When she found out she was having triplets, she decided to travel the five hours to Kabul to come to Médecins Sans Frontières’ Dasht-e-Barchi maternity hospital, as one of her relatives told her it provided good care.

When she arrived, her blood pressure was high and her urine showed high amounts of protein: all signs showed that she had pre-eclampsia [high blood pressure induced by pregnancy]. It was decided that it was in the mother and babies’ best interest to perform a caesarean section.

At the hospital, there was a real sense of excitement in the air. While there had been plenty of twins delivered in the facility, never before had there been triplets. The midwives were scrambling to find enough equipment to prepare for their arrival. Blankets, resuscitation equipment and enough drugs to deliver three babies were scoured for. Meanwhile, there was a flurry of movement in the neonatal unit, as beds were made available for three new residents.

In the operating theatre, the anesthetic team, led by Dr Ulrich, was preparing the patient, while Dr Sophie’s obstetric team was scrubbing. The neonatal team was trying to act all cool and collected, but I certainly was anything but. While I was preparing equipment and waiting for triplet number one (Triplet One would be my responsibility) my thoughts kept going through different scenarios. Would we have enough equipment in the neonatal unit if three more sick babies were admitted tonight? Where would we put three sick babies if we had to resuscitate them all at once (we have only one resuscitation table and no overhead heater)?

Before I knew it, Triplet One had arrived, a little boy, weighing 2.1kg and making a lot of noise. He clearly wasn’t overly impressed with his early delivery as I dried him off and showed him to his mother.
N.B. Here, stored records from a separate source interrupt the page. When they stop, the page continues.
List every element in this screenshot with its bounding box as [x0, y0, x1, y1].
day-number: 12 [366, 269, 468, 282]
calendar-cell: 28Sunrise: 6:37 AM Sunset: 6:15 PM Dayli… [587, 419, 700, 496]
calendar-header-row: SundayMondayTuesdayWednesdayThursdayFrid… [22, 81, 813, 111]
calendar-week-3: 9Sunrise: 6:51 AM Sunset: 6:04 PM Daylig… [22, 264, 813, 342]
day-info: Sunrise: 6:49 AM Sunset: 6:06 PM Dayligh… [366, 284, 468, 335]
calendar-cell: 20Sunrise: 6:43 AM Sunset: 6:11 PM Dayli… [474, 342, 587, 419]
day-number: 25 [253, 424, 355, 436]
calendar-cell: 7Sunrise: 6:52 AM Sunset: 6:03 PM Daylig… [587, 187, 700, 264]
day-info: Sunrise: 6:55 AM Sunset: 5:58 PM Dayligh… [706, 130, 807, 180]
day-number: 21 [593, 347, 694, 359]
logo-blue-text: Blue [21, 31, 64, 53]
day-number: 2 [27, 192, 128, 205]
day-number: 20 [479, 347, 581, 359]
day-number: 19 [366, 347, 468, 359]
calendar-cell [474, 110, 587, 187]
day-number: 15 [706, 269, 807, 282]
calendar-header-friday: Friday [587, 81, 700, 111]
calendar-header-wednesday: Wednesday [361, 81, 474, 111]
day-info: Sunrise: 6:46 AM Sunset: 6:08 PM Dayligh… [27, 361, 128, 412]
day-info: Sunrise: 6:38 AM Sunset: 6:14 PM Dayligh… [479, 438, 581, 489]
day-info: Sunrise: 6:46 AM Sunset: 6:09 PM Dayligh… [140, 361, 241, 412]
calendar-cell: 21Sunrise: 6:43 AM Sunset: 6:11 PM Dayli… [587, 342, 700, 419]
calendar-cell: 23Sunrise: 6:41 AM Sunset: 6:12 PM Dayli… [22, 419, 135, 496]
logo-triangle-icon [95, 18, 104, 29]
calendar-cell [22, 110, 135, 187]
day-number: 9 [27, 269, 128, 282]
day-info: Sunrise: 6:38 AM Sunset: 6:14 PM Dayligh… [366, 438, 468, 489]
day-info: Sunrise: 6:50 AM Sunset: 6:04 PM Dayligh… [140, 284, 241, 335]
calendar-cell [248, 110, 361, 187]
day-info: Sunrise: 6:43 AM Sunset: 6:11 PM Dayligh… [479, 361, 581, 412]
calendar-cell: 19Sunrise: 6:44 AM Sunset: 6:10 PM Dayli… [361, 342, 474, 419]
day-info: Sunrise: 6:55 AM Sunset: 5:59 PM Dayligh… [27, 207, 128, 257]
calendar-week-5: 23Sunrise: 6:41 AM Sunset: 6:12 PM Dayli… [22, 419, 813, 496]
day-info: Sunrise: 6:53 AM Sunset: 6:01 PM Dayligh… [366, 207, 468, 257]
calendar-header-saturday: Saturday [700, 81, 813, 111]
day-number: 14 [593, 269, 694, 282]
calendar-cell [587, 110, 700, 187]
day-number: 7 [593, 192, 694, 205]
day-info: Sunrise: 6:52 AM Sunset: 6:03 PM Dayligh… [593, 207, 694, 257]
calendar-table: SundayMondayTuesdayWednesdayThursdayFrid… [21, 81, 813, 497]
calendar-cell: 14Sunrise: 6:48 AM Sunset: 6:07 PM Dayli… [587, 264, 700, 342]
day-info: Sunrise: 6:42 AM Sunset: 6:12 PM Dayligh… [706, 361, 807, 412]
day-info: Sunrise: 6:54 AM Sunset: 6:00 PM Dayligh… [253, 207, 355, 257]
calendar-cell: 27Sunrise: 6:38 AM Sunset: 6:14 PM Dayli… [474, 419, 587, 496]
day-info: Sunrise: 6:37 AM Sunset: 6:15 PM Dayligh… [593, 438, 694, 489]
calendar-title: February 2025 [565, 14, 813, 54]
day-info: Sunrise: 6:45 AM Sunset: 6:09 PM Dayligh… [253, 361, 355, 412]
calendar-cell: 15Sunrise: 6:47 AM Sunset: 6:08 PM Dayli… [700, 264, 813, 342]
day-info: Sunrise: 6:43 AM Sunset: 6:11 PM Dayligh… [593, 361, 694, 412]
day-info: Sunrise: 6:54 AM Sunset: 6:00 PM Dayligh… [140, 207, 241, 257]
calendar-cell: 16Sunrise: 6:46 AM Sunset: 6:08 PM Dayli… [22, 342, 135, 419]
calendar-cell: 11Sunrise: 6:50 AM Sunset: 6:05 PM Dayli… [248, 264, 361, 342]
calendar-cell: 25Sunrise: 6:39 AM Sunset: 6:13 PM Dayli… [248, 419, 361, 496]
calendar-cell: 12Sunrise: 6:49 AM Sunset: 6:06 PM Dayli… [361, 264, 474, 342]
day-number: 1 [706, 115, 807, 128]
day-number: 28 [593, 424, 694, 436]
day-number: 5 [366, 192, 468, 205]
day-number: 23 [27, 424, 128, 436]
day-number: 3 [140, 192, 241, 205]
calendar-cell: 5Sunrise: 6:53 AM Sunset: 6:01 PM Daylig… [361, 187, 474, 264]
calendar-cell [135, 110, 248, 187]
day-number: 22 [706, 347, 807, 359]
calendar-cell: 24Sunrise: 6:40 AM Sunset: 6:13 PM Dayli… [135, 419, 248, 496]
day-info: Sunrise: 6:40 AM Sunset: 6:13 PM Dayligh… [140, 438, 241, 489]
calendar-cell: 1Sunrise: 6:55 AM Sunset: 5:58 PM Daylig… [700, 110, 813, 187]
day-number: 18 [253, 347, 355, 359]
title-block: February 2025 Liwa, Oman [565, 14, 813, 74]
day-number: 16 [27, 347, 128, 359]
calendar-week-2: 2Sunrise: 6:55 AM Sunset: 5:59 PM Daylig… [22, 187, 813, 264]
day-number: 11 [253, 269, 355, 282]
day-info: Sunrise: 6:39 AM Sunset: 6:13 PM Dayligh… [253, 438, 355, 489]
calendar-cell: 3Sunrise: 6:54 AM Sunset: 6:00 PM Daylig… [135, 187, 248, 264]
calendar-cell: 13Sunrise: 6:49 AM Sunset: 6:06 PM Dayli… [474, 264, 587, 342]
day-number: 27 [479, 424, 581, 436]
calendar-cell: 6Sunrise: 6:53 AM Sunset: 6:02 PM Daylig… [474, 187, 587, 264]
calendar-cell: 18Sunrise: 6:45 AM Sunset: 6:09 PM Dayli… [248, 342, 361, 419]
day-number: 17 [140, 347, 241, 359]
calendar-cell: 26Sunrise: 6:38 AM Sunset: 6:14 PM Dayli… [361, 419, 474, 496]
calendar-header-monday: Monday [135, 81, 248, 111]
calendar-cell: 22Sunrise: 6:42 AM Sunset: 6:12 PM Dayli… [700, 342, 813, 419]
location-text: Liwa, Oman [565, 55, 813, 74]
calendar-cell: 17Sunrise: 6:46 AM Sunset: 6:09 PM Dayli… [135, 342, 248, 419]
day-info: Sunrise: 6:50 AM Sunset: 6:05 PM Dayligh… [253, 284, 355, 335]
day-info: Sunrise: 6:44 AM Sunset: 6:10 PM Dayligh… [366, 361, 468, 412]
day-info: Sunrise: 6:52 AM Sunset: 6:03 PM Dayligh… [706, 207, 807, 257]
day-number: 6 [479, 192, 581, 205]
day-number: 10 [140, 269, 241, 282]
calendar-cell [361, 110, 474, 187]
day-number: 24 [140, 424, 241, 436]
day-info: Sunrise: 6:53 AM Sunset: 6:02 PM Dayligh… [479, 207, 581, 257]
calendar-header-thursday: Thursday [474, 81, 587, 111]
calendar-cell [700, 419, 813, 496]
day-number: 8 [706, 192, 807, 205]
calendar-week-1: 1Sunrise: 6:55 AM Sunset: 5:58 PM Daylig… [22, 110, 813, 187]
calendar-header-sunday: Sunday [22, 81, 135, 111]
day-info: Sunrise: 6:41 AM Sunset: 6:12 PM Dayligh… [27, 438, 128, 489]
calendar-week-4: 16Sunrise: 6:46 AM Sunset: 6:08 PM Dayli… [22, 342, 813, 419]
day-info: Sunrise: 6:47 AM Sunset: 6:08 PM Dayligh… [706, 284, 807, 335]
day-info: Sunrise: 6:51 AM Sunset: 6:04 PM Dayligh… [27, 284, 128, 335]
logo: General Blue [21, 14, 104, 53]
Triplet Two was another boy, weighing 1.8kg, making a little less noise on his entry into the world. After a little supplementary oxygen, it wasn’t long before he joined his brother in the neonatal unit.
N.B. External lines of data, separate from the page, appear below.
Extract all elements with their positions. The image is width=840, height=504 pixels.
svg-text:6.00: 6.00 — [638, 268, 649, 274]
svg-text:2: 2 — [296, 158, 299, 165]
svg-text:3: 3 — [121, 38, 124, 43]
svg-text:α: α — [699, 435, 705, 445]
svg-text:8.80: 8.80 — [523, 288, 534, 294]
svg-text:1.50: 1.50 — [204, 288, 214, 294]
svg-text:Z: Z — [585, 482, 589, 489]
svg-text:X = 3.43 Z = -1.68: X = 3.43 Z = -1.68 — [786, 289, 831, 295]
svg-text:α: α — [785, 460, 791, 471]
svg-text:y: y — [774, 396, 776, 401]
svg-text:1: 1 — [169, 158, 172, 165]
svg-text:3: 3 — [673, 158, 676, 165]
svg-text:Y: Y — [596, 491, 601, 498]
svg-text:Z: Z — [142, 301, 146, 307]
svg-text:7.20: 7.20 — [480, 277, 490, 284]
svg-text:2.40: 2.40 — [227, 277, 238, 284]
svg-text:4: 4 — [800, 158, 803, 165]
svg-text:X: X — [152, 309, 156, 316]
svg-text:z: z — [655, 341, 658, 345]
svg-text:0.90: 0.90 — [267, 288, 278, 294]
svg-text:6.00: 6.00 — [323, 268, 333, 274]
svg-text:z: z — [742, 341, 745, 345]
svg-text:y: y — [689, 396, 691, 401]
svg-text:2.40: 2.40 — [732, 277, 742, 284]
Triplet Three was a gorgeous little girl, weighing slightly less than her brothers but with a fighting spirit (and possibly my favourite of the triplets).

A few days after their birth, their names were announced: Helal, Erbal, and Niguin for the lady. The rest of their family came to visit them in hospital. The three older kids were excited to meet their new brothers and sister: each of them picked one triplet to take care of.

Like all babies born too soon, they were at risk of hypothermia, infections and breathing and feeding difficulties. But after 10 days in the hospital, they were all healthy and ready to go home.

In Dasht-e-Barchi hospital, it is safe to say that sometimes good things come in threes.

Ally Moebus is a pediatric nurse from Melbourne. She recently spent time working in Médecins Sans Frontières’ Dasht-e-Barchi maternity hospital in Kabul, Afghanistan.